# A linear pattern occurs on my residual plot: what can I do?

I'm a bit stuck with a problem here and any kind of help would help a lot :)

Just to give a clue about my data. I have 6 independant variables (IV) which are:

• $$X_1$$ = Population -within a block-
• $$X_2$$ = Households -within a block-
• $$X_3$$ = Total Rooms -aggregated-
• $$X_4$$ = Total Bedrood -aggregated-
• $$X_5$$ = Median Income
• $$X_6$$ = Ocean Proximity [Categorical]

and my dependant variable (DV) is $$Y$$ = Median House Price.

I ran a regression including all IVs but there is a violation for almost all OLS assumptions in addition to huge multicollinearity. Here are the residual plot and normality plot before any adjustments.

What I did then is transform all my IVs and my DV using the Box-Tidwell method which I think it is not the correct way of solving the issue so this is my first question what can I do to solve the normality issue?

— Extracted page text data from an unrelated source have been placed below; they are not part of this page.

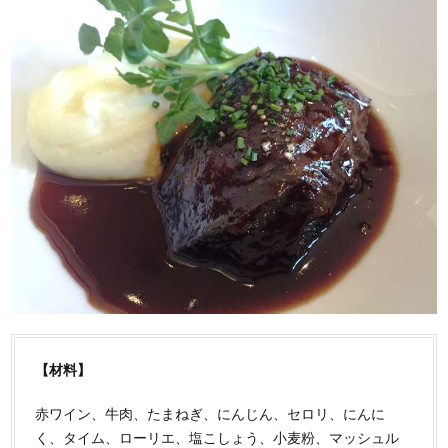
【材料】
赤ワイン、牛肉、たまねぎ、にんじん、セロリ、にんに
く、タイム、ローリエ、塩こしょう、小麦粉、マッシュル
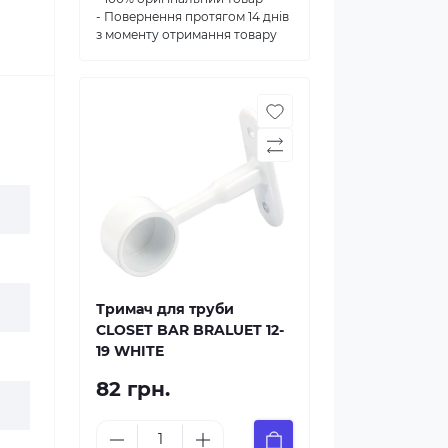
- Повернення протягом 14 днів
з моменту отримання товару
Тримач для труби
CLOSET BAR BRALUET 12-
19 WHITE
82 грн.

The other problem is that even after transforming all variables I still have an issue in my residual plot which is the main problem here. I have a linear pattern on the graph that I don't know how to solve. I run my DV against each IV separately and still have the same issue. Here is the graph for the transformed model.

• The line shows that there is a hard upper bound on median home price. So perhaps the data refer only to blocks where the median is less than a certain value? If so you need to revise the model to account for this specific truncation. Better yet, get the full data without the truncation. Commented Dec 28, 2021 at 11:49
• Having the x and y scales be the same would make it more clear what's going on. Commented Dec 29, 2021 at 3:56

Just to help you understand what you are looking at a bit better on your residual plot, your data looks something like this:

Your model is fine until the price gets capped; then you need to determine whether the rest of the model is valid or not. The capped price has to be due to unrecorded data above that price because you would not expect to see data like that in reality for your particular problem. So then you have to think about what the data looks like above that price. It may be that the linear relationship no longer holds once you go above the grey line and this would be a limitation of using a linear model here. The data may curve and flatten off in reality, in which case a logarithmic curve would fit much better, so it would be unwise to predict data above that line with a linear model.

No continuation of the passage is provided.